The Ailik or Aylik Lake (艾里克湖 (Àilǐkè hú); also transcribed as the [Large] Alike Lake) is a lake in Xinjiang Uighur Autonomous Region, China. It is located in the northwestern part of the Dzungarian Basin, on the edge of the Gurbantünggüt Desert. Administratively, the lake is situated within the Urho District of Karamay City, some 20 km south-east of the district's main urban area.

The Ailik Lake is fed by the Baiyang River, flowing from the Saur Mountains on the Dzungarian Basin's northern rim; the river
forms a small delta as it enters the lake. As of 1999, the lake's water surface elevation was 273 m to 276 m above the sea level.

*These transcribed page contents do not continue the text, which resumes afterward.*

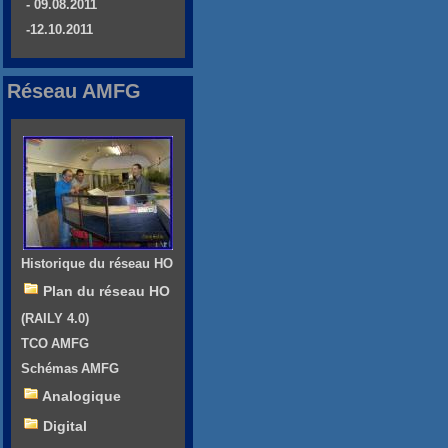
- 09.08.2011
-12.10.2011
Réseau AMFG
Historique du réseau HO
Plan du réseau HO
(RAILY 4.0)
TCO AMFG
Schémas AMFG
Analogique
Digital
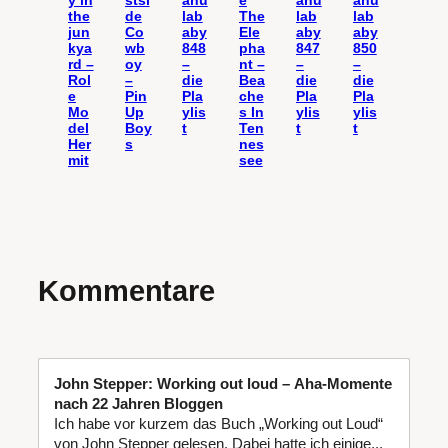
the
de
lab
The
lab
lab
jun
Co
aby
Ele
aby
aby
kya
wb
848
pha
847
850
rd –
oy
–
nt –
–
–
Rol
–
die
Bea
die
die
e
Pin
Pla
che
Pla
Pla
Mo
Up
ylis
s In
ylis
ylis
del
Boy
t
Ten
t
t
Her
s
nes
mit
see
Kommentare
John Stepper: Working out loud – Aha-Momente
nach 22 Jahren Bloggen
Ich habe vor kurzem das Buch „Working out Loud“
von John Stepper gelesen. Dabei hatte ich einige...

Due to the construction of the Baiyang River Reservoir and the Huangyangquan Reservoir, and the concomitant diversion of the Baiyang River waters for irrigation, aquaculture, and other economic needs, the Ailik Lake started shrinking in the 1980s; by the mid 1980s, it was just 15 km^{2} in size and hardly 1 meter deep; by the 1990s, it had virtually dried up.

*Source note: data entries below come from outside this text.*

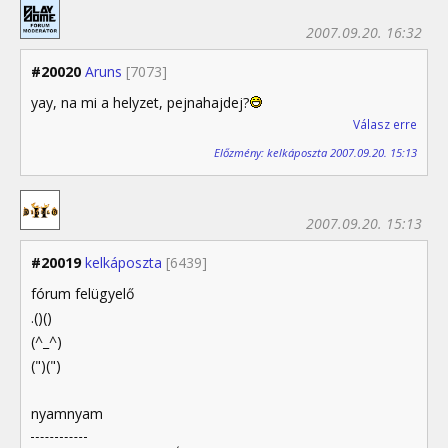
2007.09.20. 16:32
#20020
Aruns
[7073]
yay, na mi a helyzet, pejnahajdej?
Válasz erre
Előzmény: kelkáposzta 2007.09.20. 15:13
2007.09.20. 15:13
#20019
kelkáposzta
[6439]
fórum felügyelő
.()()
(^_^)
(")(")
nyamnyam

The lake was brought back to life by the Irtysh–Karamay Canal. As the canal crosses the Baiyang River at , a provision has been made for letting about 1/3 of the water flow from the canal into the Baiyang River,; this improves the water supply situation in Urho District, and allows the river to reach the Ailik Lake again. According to a report published in 2003, since the opening of the canal on August 1, 2000, the Ailik lake, which had been almost dry, has been able to recover as a deep lake with plenty of fish; now it occupies 50 km^{2} and is up to 7 m deep.

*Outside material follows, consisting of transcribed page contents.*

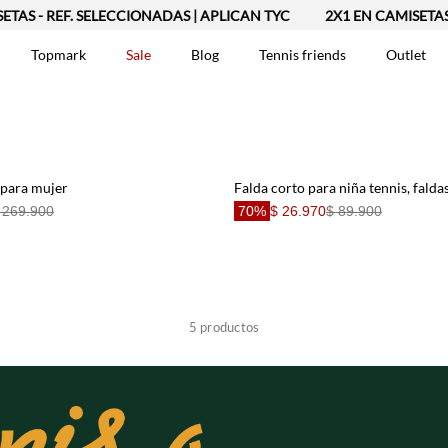
- REF. SELECCIONADAS | APLICAN TYC
2X1 EN CAMISETAS - RE
Topmark
Sale
Blog
Tennis friends
Outlet
DOS
 para mujer
Falda corto para niña tennis, falda
 269.900
70%
$ 26.970
$ 89.900
5
productos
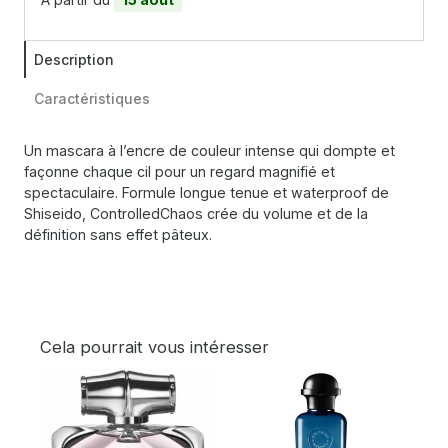
Description
Caractéristiques
Un mascara à l’encre de couleur intense qui dompte et
façonne chaque cil pour un regard magnifié et
spectaculaire. Formule longue tenue et waterproof de
Shiseido, ControlledChaos crée du volume et de la
définition sans effet pâteux.
Cela pourrait vous intéresser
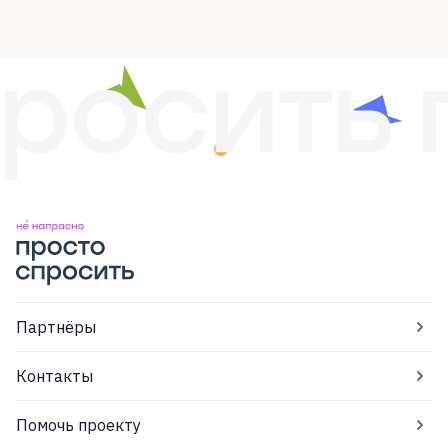
Партнёры
Контакты
Помочь проекту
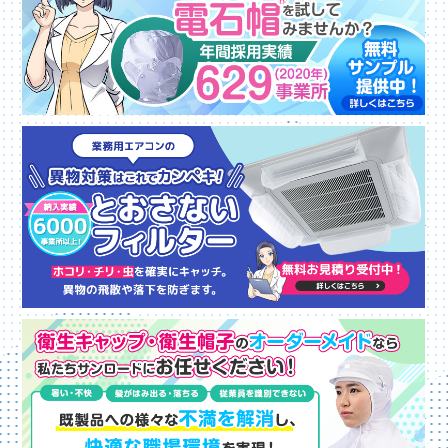
電
と
衛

An important geological feature is the Ailik Lake area is the Kewu Fault, which runs in the northeast to southwest direction, from the Ailik Lake to the Lesser Ailik Lake (小艾里克湖, a.k.a. the Small Alike Lake, ) and
the dry Alan Nur lake
(阿雅尔诺尔 (Āyǎ'ěr Nuò'ěr), or 艾兰诺尔 (Àilán Nuò'ěr); ), which until 1915 was the end point of the Manas River.

Although there is no surface water flow out of the Ailik Lake, some water from this lake is believed to seasonally seep through ground fractures of the Kewu Fault into the Lesser Ailik Lake. Potentially, water can seep through the same fault even farther to the southwest, to the dry Alan Nur lake.